After reading our Q&A with Goldë, be sure to connect with her on social media so you’ll know when she’ll be dropping new music and her upcoming EP!
At what point in your life did you decide to focus on becoming a singer-songwriter? Were there any artists who influenced you musically that helped to make that decision easier?
You know, I started writing songs when I was about twelve simply to make sense of the world. For me, it was necessary in processing emotions and experiences. I had always loved the idea of doing it, but started focusing on musical theater once I got to high school. It was when I was living in New York after college that I really returned to songwriting in a professional way. I had a group of wonderful friends and musicians who I would play my songs for privately. They really encouraged me to go for it, and eventually became the band that played with me and got me out into the scene. I am so grateful for them and their belief in me. So, that was a huge influence in my songwriting career.

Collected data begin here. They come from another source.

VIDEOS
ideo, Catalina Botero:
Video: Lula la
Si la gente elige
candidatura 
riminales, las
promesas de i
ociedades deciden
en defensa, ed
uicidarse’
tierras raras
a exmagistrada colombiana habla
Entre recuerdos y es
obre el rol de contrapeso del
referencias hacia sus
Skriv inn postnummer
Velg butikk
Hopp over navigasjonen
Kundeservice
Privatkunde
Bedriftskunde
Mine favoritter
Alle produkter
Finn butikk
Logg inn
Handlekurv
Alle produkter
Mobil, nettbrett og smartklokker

There are so many artists who inspire me, from tons of different genres, and eras, but one whose music really encouraged me on when I started focusing on songwriting was Kacey Musgraves. Her songs are like a good friend who will come sit on your couch and say just the right thing to make you feel better. I so admire her integrity, depth, and courage, and her tunes remind me to strive for these qualities not just in my music, but in how I go about my career, my relationships…my life.
Congratulations on the release of your new single "Mirror, Mirror". What motivated you to initially write the song and what message can we and all listeners take from it?

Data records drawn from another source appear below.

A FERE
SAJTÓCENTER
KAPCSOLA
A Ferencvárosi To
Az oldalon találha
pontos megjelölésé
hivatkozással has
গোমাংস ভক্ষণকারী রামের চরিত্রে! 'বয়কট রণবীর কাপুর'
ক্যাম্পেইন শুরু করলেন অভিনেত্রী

Thank you very much! I wrote this song to address my experience as a woman in the world, the music industry, in my daily life, as well as what is going on in our country currently. I also wrote it for the heroines in my life and in the world at large. I wrote it to honor them and to honor myself. There are a number of messages I would love to elaborate on, but the main one can be summed up in the last line of the song: “We’ve had enough of it.”

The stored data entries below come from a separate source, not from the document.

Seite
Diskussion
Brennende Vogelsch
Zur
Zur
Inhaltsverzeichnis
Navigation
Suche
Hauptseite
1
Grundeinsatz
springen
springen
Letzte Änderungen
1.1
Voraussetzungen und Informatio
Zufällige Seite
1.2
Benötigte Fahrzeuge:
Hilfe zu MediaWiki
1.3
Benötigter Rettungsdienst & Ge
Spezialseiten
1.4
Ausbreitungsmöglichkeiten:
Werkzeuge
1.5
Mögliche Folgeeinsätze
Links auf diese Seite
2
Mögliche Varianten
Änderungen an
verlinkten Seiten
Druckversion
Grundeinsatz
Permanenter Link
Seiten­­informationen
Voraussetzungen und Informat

Can we expect "Mirror, Mirror" to be featured on an upcoming EP or album? If so, what can you tell us about it?
There is definitely going to be an EP in the not so distant future, and while “Mirror, Mirror” is the first in a series of singles I’ll be releasing, I do plan on compiling them on to an EP by the end of the year. I still really love the classic format of a compilation of songs that has a common theme or style. I enjoy writing series of songs that complement each other, and I’m excited that “Mirror, Mirror” is the catalyst for that.
Describe your creation process for developing new music. When do you definitively know that a song is finished?
Something I am still asking myself, hahahah. I have to admit that I’m not a perfectionist, so I’ve released plenty of music that just felt ready to see the world. I do care deeply about details and authenticity, however. In some ways I wonder if songs are never finished. Of course there is the production side, there’s perhaps a definitive moment of completion where you release a certain version of a song. But there are songs I’ve been singing for years now that keep evolving, that change as I change. Perhaps that’s why I don’t get overly attached to a song being perfectly finished-I know that when I am telling a story to the best of my ability, it will just keep evolving in feel, expression, and sometimes even structure.
Do you feel that it is important that your music be a voice for women who may be voiceless?
That’s a really interesting question. I am hesitant to assume the role of being a voice to other women. I recognize that no two humans are alike, and certainly my experience, background, culture, ethnicity, etc. mean I’ve had a completely different experience, and been granted a completely different set of privileges, in relation to other people who might listen to this song. That being said, I do hope this song provides a safe space, and some sort of catharsis, to any person that it resonates with. So while my intention is not to define an experience for women, it is to provide support and musical healing to those that identify as such, and see themselves in the story I am telling.